F・トーレス移籍の裏側に隠された、チェルシーとリバプールの思惑。<Number Web> photograph by AFLO

チェルシー移籍後最初の試合である古巣リバプール戦に臨むF・トーレス(左から2番目)。自身のキャリアは出身クラブのアトレティコ・マドリーで終えたいと考えているという

トーレスのための布陣が完成しないと新たな火種発生も。

 互いにCFであるドログバとトーレスの共存は、従来の3トップでは非現実的。そこで2トップへの変更となるが、MF陣に純粋なウィンガーがいないために、中盤の構成はダイアモンド型にほぼ限られる。この陣形自体は、ミラン時代からカルロ・アンチェロッティ監督の得意とする所だが、チェルシーには頂点に当るトップ下の適任者がいない。

 その事実は、就任1年目の昨季途中に、4-4-2から4-3-3への回帰を余儀なくされた指揮官自身が認識しているはずだ。今季途中でのシステム変更を強いられるトーレスの獲得が、監督の希望ではなくオーナーの一存と噂されるのもそのためだ。

 アンチェロッティが結果にこだわるのであれば、オプションとして実績のある4-3-2-1という手はある。

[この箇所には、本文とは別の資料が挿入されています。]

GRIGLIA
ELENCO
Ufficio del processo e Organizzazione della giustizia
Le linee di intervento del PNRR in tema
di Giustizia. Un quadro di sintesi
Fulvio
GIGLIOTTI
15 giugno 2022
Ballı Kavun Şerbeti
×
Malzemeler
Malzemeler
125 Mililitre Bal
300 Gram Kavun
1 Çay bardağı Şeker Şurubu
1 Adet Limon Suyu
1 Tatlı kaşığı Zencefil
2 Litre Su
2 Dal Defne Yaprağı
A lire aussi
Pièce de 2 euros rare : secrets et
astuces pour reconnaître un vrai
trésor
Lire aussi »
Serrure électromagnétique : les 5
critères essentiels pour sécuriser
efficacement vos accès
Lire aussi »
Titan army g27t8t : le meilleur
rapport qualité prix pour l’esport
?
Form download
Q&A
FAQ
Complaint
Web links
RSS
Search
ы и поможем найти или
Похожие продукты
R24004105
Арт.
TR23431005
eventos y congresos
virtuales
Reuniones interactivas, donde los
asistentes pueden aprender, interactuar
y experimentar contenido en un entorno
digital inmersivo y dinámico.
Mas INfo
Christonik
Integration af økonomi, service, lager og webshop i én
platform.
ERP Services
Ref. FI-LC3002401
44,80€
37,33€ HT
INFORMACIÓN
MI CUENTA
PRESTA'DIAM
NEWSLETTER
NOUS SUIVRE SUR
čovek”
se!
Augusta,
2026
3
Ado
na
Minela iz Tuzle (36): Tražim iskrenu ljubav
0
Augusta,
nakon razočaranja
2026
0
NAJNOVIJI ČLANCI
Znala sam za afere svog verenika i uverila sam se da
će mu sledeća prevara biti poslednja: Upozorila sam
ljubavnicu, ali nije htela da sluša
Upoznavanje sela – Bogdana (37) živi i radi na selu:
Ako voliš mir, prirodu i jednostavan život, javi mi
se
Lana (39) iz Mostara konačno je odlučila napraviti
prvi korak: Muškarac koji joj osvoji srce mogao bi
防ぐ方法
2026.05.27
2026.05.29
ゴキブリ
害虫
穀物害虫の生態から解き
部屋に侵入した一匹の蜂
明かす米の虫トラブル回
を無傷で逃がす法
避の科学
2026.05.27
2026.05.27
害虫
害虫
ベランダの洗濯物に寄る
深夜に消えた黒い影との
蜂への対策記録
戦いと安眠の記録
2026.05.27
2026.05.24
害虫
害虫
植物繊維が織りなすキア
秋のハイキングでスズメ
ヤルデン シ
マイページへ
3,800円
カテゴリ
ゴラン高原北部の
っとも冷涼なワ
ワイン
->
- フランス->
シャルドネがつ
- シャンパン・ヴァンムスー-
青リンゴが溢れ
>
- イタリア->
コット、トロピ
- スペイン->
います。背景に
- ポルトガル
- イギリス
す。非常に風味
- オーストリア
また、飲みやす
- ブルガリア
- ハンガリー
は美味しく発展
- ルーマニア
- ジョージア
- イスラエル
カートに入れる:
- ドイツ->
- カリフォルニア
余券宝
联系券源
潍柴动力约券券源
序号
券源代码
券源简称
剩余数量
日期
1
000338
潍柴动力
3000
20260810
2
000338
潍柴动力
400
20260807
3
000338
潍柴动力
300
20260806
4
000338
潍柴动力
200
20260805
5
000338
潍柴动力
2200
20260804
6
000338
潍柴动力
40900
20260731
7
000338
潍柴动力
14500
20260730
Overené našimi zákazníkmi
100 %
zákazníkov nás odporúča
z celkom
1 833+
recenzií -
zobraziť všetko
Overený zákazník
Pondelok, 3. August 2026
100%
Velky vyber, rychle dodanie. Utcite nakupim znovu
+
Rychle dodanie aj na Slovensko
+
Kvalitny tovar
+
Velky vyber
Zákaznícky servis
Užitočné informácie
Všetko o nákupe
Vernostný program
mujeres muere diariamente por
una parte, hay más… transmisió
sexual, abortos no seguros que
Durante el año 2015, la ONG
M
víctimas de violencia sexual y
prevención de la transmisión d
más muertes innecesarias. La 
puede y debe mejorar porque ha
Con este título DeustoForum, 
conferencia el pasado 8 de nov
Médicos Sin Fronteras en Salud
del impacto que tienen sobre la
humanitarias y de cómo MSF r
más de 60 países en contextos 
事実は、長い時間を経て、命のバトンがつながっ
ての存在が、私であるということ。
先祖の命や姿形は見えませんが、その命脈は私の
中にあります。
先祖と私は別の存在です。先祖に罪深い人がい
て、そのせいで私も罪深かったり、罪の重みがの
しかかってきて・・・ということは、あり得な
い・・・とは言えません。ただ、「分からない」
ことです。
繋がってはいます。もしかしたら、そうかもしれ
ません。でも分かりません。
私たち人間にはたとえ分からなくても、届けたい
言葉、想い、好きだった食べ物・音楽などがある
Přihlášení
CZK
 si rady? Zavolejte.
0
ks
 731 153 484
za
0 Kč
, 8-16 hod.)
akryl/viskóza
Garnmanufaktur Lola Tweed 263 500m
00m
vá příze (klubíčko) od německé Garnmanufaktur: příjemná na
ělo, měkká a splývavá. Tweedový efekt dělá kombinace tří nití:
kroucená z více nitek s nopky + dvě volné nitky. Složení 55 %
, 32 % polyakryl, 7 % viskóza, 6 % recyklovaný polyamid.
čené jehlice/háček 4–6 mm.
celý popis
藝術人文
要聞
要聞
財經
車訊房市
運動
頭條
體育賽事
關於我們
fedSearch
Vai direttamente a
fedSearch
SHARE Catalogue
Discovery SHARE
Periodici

だが、1トップを基本とすれば、ローテーションの対象となるFW陣はもちろん、その1人に大枚をはたいたばかりのオーナーが黙ってはいないだろう。

 相思相愛でチェルシー入りしたはずのトーレスだが、現時点では、タイトル獲得への起爆剤としての可能性と共に、チーム崩壊の新たな火種としての危険性もはらんでいる。